True Milestone: Issue #666 Special

I started getting notes last month about whether I had “special plans” for issue #666. “Not that the number actually means anything, but it tickles me to have noticed the landmark,” noted one, Jordan in S.A., Australia.

Indeed, I do consider it as much superstition as being afraid of the number 13. Wikipedia has a good article on the many variations — it addresses how the number came to be regarded with such disrepute; or should that be 616 that’s feared?

Trembling in Fear

The irrationality over the number is so great that New Mexico Gov. Bill Richardson pushed through a change of U.S. Highway 666 due to its “infamy brought by the inopportune naming of the road.” It’s now known as U.S. Highway 491. Americans laugh at “primitive” and “superstitious” people, then tremble in fear over an arbitrary number.

It’s not particularly surprising, then, that I was able to find enough “666” stories to fill an entire issue (perhaps with the exception of the last one, where I cheated — I couldn’t resist including it).

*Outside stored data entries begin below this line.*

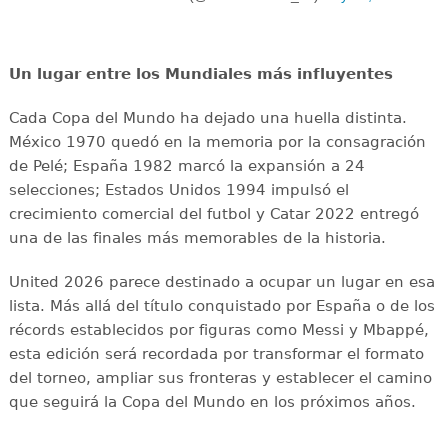
Un lugar entre los Mundiales más influyentes
Cada Copa del Mundo ha dejado una huella distinta.
México 1970 quedó en la memoria por la consagración
de Pelé; España 1982 marcó la expansión a 24
selecciones; Estados Unidos 1994 impulsó el
crecimiento comercial del futbol y Catar 2022 entregó
una de las finales más memorables de la historia.
United 2026 parece destinado a ocupar un lugar en esa
lista. Más allá del título conquistado por España o de los
récords establecidos por figuras como Messi y Mbappé,
esta edición será recordada por transformar el formato
del torneo, ampliar sus fronteras y establecer el camino
que seguirá la Copa del Mundo en los próximos años.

I even passed on a few, such as reports that Britney Spears had scrawled “666” on her shaved head and ran around the rehab clinic where she’s currently staying, shouting that she’s “the Antichrist” and trying to hang herself.

It just smacked of too much tabloidy speculation; there are plenty of photos of her with her head shaved, but none show any “666” marks. And indeed, adding such details is exactly what I’d expect of trashy tabloids. I didn’t find any American newspapers that reported on it — until a bunch of foreign tabloids ran the story, attributing web sites and gossip columns, and then American papers reported that foreign papers were reporting it.

That’s not the kind of audit trail I find compelling.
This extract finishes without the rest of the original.